Well its been 4 months since finding out my wife had an affair that lasted 7 weeks (so she says) and ended up falling in love with him. How thats possible I don't really know.
But anyway ......
Fast forward to today and things are no easier with regards to feelings but a little better with regards to how we are with each other. We decided to stay together and try and make things work. But its hard, very hard.
We now hold hands, kiss she tells me she loves me multiple times per day. Things are better. I see she is really trying, but in my head I'm fighting demons.
I cant get out my head that she must still have feelings for him and she must still think about him. She says she doesn't but I know she does and I then think she is lying to me even now.

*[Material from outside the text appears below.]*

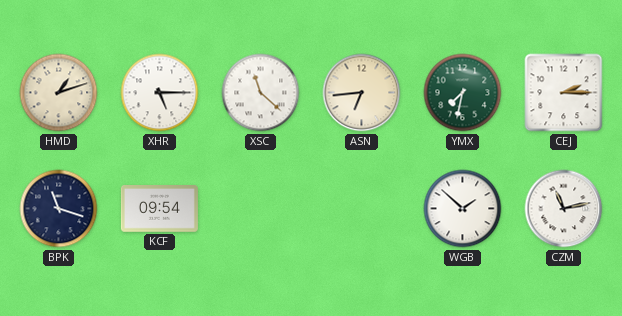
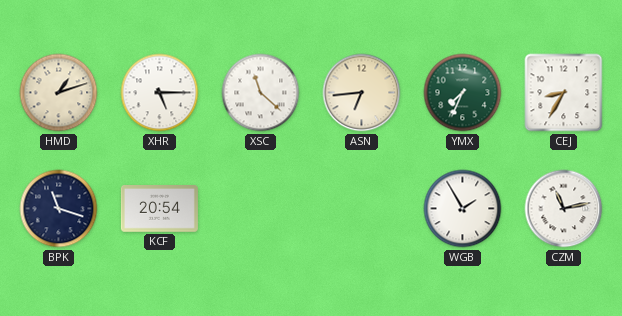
YMX: 7:32 -> 7:34
CEJ: 2:15 -> 8:35
KCF: 09:54 -> 20:54
WGB: 1:52 -> 1:55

She admitted a couple of months ago that she has feelings for him and still misses what that had. She also told me she didn't know if she was falling out of love with me. Since then she now says we was in a bad place and she knows what she wants and thats me and our family. She says she loves me and she knows she loves me and has no feelings for him and he's isn't on her mind.
I think she is lying. But what if she isnt>? What if she is telling the truth and all she wants is us? We made a decision to sell up and move 30 miles away and we are due to complete in December. Am I doing the right thing? As we are moving to the city that her AP works but he doesn't live there. Its a big place so things should be fine.
She makes all the right moves and in one way I do believe her but in another I think how can she love me when she did what she did. But the fact is a few months ago she told me she had feelings for the AP and now she doesn't...
She was honest a couple of days ago and told me she seen him drive past. She didn't have to no one else was in the car and I never would have known but she said she felt she had to tell me. Is that a good sign or is that a way of deflecting me away from the real issue.